We assessed negative immune factors focusing on CD11b + CD33+ cells (n = 14) and CD4+ CD25+ Foxp3+ cells (n = 18) in PBMCs before and one month after 3 transfer. Before treatment there was no difference in the percentage of CD11b + CD33+ cells between patients with CR, PR, and SD (15.1 ± 2.2, n = 11) and patients with PD (17.8 ± 3.9, n = 3). After treatment, the percentage of CD11b + CD33+ cells in patients with CR, PR and SD (10.2 ± 1.6) was significantly lower than patients with PD (21.9 ± 4.0) (p = 0.0430) (Figure 5b). Before treatment there was no difference in the percentage of CD4+ CD25+ Foxp3+ cells between patients with CR, PR and SD (0.68 ± 0.20, n = 14) and patients with PD (1.03 ± 0.62, n = 4). After treatment, the percentage of CD4+ CD25+ Foxp3+ cells in patients with CR, PR and SD (0.57 ± 0.18) was significantly lower than patients with PD (1.33 ± 0.41) (p = 0.0495) (Figure 5f).

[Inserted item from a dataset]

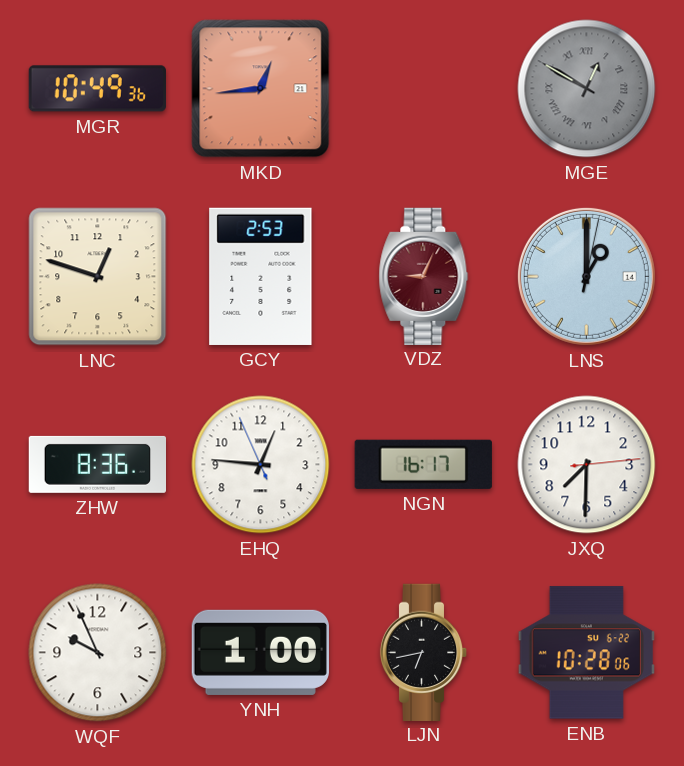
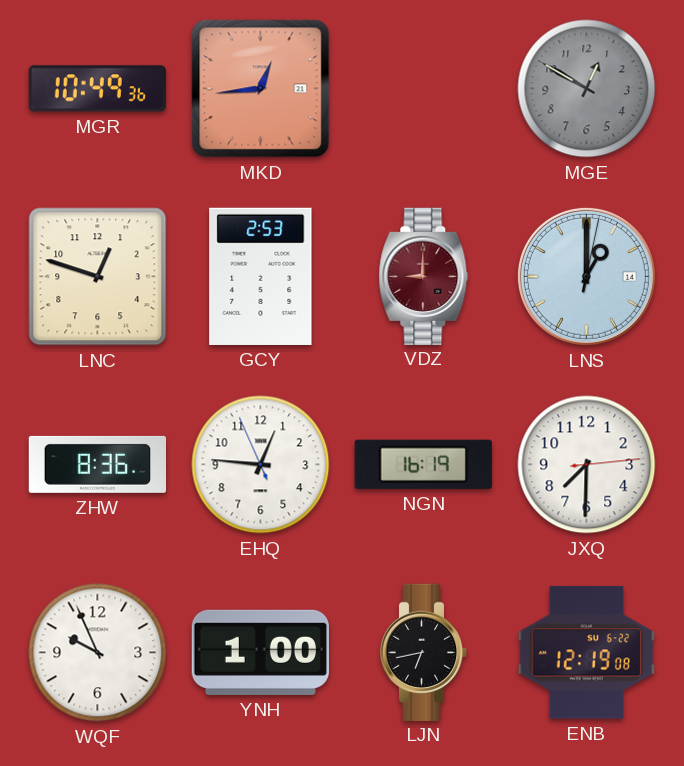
MGE numerals: Roman -> Arabic
VDZ: 9:04 -> 9:00
NGN: 16:17 -> 16:19
ENB: 10:28 -> 12:19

IFN-γ ELISPOT assay was performed to evaluate the specific responses to MUC1 of immune effector cells from 6 patients. The number of MUC1 specific spots was 6.8 ± 2.3, 13.1 ± 5.8 and 23.2 ± 13.9, prior to treatment, after first treatment and after third treatment, respectively. More IFN-γ spots were observed in post-treatment compared with pretreatment PBMC samples. Although IFN-γ activity was increased in this assay, it was still unclear which cells had high activity such as CTL or NK cells (Figure 6).

Scintigraphic images obtained from one patient 2 h and 48 h after DC administration demonstrated that ¹¹¹In-oxine labeled DCs accumulated at the injection site and regional lymph nodes 2 h after injection. Forty-eight hours after injection, the accumulation extended into distant lymph nodes, but still remained in the injection site and regional lymph node (Figure 2e and f).